L’opposizione penta-stellata potrebbe essere più compatta.

Forse. Ma su cosa? Non ho chiara la strategia del M5S per il futuro. Non vedo emergere figure in grado di metterla in campo. E l’assottigliamento dei gruppi parlamentari provoca inevitabilmente una perdita di forza. A quel punto il disagio sociale diffuso potrebbe scaricarsi sulla Lega Nord, come avvenuto nella recente tornata regionale.

Epurazioni, scissioni, anatemi. I Cinque Stelle rischiano di rivivere la spirale distruttiva che ha costellato la storia comunista e socialista?

Non condivido un paragone del genere. Perché nei partiti di sinistra vi sono state vere scissioni. Riconosco che il M5S aveva bisogno di fare pulizia al proprio interno, distinguendo tra chi aderiva al suo progetto e chi partecipava per pura convenienza. Era essenziale eliminare le cellule nocive e consentire all’organismo di proseguire la propria attività. Ma poi si è proceduto con uno stillicidio di espulsioni continue.

Come finirà?

Se tale percorso troverà sbocco in una scissione, la trasformazione del movimento in forza politica tradizionale sarebbe confermata. E in tal modo verrebbero snaturati i principi originari.

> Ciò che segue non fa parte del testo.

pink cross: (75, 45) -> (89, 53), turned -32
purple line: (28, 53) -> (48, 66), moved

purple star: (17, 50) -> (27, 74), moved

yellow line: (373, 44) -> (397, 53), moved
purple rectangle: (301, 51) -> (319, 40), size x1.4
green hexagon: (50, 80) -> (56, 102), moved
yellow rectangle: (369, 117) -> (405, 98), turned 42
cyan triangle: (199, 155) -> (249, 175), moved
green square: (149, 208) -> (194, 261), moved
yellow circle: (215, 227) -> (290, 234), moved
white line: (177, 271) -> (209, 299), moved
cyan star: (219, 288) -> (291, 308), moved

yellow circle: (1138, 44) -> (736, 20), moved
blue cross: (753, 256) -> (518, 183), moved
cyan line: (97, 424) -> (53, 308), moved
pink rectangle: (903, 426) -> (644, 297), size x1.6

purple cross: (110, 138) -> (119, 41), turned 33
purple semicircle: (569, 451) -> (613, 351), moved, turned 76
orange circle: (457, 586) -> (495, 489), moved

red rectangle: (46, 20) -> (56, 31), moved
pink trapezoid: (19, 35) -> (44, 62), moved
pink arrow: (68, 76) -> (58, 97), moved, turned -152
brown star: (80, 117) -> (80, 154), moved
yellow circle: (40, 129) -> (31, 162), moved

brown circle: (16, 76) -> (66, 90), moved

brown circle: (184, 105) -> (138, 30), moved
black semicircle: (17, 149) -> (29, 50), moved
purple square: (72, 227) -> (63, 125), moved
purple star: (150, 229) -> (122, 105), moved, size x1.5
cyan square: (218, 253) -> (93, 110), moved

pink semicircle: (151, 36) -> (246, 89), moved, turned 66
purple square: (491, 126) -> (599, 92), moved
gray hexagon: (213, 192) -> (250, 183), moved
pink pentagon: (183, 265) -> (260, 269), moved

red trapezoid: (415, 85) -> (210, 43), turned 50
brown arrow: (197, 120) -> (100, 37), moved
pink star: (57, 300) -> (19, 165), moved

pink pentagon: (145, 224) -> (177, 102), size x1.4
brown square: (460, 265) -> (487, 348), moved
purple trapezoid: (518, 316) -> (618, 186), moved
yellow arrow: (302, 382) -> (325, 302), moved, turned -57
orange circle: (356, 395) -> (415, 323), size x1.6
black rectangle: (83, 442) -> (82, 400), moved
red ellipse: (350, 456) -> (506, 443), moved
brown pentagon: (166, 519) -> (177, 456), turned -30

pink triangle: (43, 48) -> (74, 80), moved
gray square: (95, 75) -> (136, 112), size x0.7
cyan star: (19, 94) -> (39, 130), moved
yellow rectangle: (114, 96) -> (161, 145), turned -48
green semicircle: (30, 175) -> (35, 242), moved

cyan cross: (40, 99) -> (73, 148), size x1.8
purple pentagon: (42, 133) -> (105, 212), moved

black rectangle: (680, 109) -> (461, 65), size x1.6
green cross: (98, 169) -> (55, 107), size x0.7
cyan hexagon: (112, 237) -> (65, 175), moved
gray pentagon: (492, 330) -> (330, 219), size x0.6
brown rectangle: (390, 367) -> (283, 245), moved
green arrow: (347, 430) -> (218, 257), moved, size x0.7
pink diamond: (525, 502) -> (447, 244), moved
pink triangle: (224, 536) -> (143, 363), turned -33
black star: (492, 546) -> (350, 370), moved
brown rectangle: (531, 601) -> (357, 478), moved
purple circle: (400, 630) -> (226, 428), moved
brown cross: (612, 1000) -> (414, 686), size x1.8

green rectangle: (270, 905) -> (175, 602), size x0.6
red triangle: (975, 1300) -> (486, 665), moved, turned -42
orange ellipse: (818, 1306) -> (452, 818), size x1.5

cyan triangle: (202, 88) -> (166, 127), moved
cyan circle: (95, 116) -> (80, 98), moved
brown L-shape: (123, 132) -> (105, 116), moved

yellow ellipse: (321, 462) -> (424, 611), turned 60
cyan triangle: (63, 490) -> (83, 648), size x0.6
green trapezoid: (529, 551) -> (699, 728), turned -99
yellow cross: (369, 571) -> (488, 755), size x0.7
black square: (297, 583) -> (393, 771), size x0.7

La strada per riconquistare un profilo vincente è uscire dai Palazzi?

Penso che, a fianco del lavoro di opposizione intransigente in Parlamento, sia fondamentale ricostituire un legame forte con le esigenze della gente nel territorio. Perché è alle persone che bisogna rispondere. Forse Beppe Grillo e Gianroberto Casaleggio non hanno ben funzionato da cinghie di trasmissione tra le due realtà. Lo conferma un elemento di dettaglio.

Quale?

La provenienza dei cinque membri del nuovo organismo ristretto: quattro dalla Campania e uno dal Lazio. E tutti deputati. Era preferibile una più ampia rappresentatività dei territori, visto il radicamento politico e l’affermazione elettorale dei Cinque Stelle in tutte le aree della penisola.

Ma il movimento deve presentarsi alle elezioni regionali della primavera 2015?

Una formazione che promette di non voler occupare posti di potere non è tenuta a partecipare a tutte le tornate di voto. Tanto più nelle regioni, trasformate in centrali di clientelismo, corruzione, dissipazione di risorse pubbliche. Lo prova il fatto che il M5S ha evitato di competere in Sardegna. Molto meglio ripartire dai comuni, dove i Cinque Stelle sono nati e hanno interpretato i bisogni dei cittadini.